Il tutto dovrebbe consumarsi in un baleno. A quanto si sussurra e si grida, il predestinato Ad è Antonio Campo Dall’Orto, MTVItalia-Telecom Italia-La7-Viacom-Leopolda. Chissà chi lo sa. Il totonomine sulla presidenza indicherebbe una donna, secondo una vulgata assai edulcorata della parità di genere: scoperta a giorni alterni, possibilmente dove il potere si affievolisce. Quanto ai volti dei neo-amministratori, il bon ton impone una prudente attesa, pur scorgendo professionalità collaudate e un brillante “guru” dei media, Carlo Freccero.
Non a caso votato da 5Stelle e da Sinistra, ecologia e libertà.
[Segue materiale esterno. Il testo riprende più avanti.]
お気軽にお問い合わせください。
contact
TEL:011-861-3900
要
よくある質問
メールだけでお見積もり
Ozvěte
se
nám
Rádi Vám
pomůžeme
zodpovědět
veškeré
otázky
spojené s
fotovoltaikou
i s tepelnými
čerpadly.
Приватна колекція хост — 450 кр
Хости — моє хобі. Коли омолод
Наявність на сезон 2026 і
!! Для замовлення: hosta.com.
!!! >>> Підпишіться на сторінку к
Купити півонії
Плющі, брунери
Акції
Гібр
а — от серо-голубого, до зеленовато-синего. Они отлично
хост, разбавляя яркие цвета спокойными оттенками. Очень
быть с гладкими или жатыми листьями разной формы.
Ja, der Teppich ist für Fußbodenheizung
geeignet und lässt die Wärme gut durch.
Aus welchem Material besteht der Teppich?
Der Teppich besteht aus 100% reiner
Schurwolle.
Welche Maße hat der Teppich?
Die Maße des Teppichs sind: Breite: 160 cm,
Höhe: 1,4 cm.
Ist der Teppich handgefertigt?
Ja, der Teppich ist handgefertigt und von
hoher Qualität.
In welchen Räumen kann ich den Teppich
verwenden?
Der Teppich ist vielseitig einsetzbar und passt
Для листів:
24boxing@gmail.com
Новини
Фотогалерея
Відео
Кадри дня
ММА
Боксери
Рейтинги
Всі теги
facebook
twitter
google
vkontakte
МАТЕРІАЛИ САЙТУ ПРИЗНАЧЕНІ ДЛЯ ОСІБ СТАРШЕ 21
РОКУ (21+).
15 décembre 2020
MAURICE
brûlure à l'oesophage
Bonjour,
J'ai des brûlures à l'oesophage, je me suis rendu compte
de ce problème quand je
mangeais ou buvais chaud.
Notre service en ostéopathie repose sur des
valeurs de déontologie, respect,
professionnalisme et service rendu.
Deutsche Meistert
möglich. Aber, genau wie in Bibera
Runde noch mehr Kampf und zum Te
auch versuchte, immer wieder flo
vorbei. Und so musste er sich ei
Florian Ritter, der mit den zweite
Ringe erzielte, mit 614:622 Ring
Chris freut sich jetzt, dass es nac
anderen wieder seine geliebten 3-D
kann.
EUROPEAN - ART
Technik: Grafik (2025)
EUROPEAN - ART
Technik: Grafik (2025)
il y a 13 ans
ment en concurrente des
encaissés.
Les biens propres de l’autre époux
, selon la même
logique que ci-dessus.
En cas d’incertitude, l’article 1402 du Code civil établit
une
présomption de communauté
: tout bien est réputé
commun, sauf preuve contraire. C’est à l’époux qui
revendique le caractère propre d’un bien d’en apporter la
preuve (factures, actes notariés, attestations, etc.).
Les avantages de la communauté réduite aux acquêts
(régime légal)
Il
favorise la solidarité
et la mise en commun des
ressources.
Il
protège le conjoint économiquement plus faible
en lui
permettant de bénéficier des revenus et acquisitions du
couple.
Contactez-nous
Purtroppo, non ce l’ha fatta Ferruccio De Bortoli, suggerito -in limine- dalla minoranza piddina ad un partito piuttosto ostile verso gli eretici, tra le cui fila è finito persino l’ex direttore del Corriere della sera, a causa forse di qualche editoriale non allineato. Quanto è accaduto, però, non va valutato come se fosse un Talent. Il giudizio negativo prescinde dalla qualità dei singoli. Il meccanismo di nomina è desueto, ingiallito e tale da rendere inesorabilmente “minore” il medesimo organismo consiliare. Il baricentro si è spostato nettamente verso la parte “fiduciaria” del governo: un capo azienda con molti galloni, ma privo di una missione. Appunto.
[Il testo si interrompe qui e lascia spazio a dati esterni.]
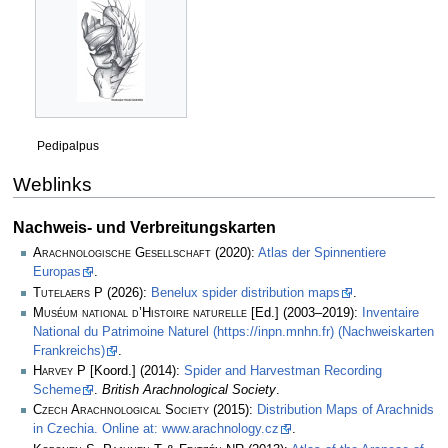
Pedipalpus
Weblinks
Nachweis- und Verbreitungskarten
Arachnologische Gesellschaft
(2020):
Atlas der Spinnentiere
Europas
.
Tutelaers P
(2026):
Benelux spider distribution maps
.
Muséum national d’Histoire naturelle
[Ed.] (2003–2019):
Inventaire
National du Patrimoine Naturel (https://inpn.mnhn.fr) (Nachweiskarten
Frankreichs)
.
Harvey P
[Koord.] (2014):
Spider and Harvestman Recording
Scheme
.
British Arachnological Society
.
Czech Arachnological Society
(2015):
Distribution Maps of Arachnids
in Czechia. Online at: www.arachnology.cz
.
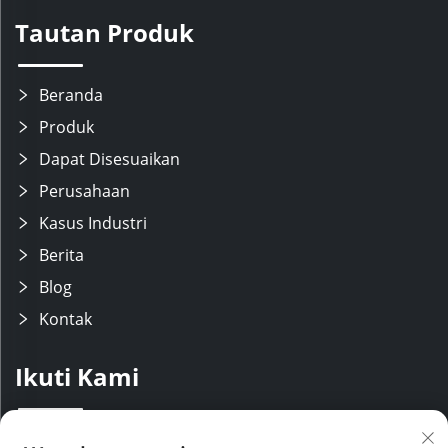
Tautan Produk
Beranda
Produk
Dapat Disesuaikan
Perusahaan
Kasus Industri
Berita
Blog
Kontak
Ikuti Kami
Kami memiliki tim R&D yang berpengalaman dengan lini produksi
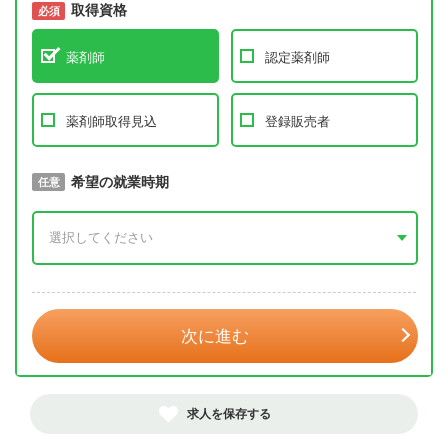
取得資格
必須
必須
薬剤師
認定薬剤師
薬剤師取得見込
登録販売者
取得予定年
希望の就業時期
必須
任意
年 3月
次に進む
求人を保存する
L’incredibile e ingiusto destino che tocca al servizio pubblico sta proprio in tale astrusa contraddizione: mano dura, conduzione di impresa, gerarchia accorciata, ma non si sa per fare che. Freccero ha subito parlato della necessità di valorizzare l’informazione e la fiction. Come? Con il piano del direttore generale uscente Gubitosi o con un progetto coraggioso e creativo? Cinema e audiovisivo italiani ed europei o semplice messa in onda di serie americane (pur intriganti e di eccellente fattura)? E Il rapporto con Cinecittà, vero tesoro italiano gestito oggi in maniera discutibile? Il discorso si potrebbe allargare a numerosi aspetti che attengono al senso e all’attualità di un servizio pubblico-bene comune nell’era digitale. I nomi –dunque- andavano immaginarti, al di là delle casacche politiche, sulla base di un progetto. Che non pare al momento esistere. A meno che non sia tenuto nascosto. L’urgenza di una strategia non è un bisogno teoretico, bensì un obbligo dettato dall’imminente scadenza della convenzione con lo stato. Purtroppo, hanno vinto la conservazione, il viaggio all’indietro nel tempo: il trionfo della lottizzazione perfetta. I partiti in Rai sono di più, non di meno.
Un flop di governo e maggioranza, che in nobile sinergia hanno buttato al vento elaborazioni e proposte venute da parti significative della comunità mediatica. Non per fretta, ma per scelta: il passaggio dal servizio pubblico ad un’azienda governativa di relativa importanza.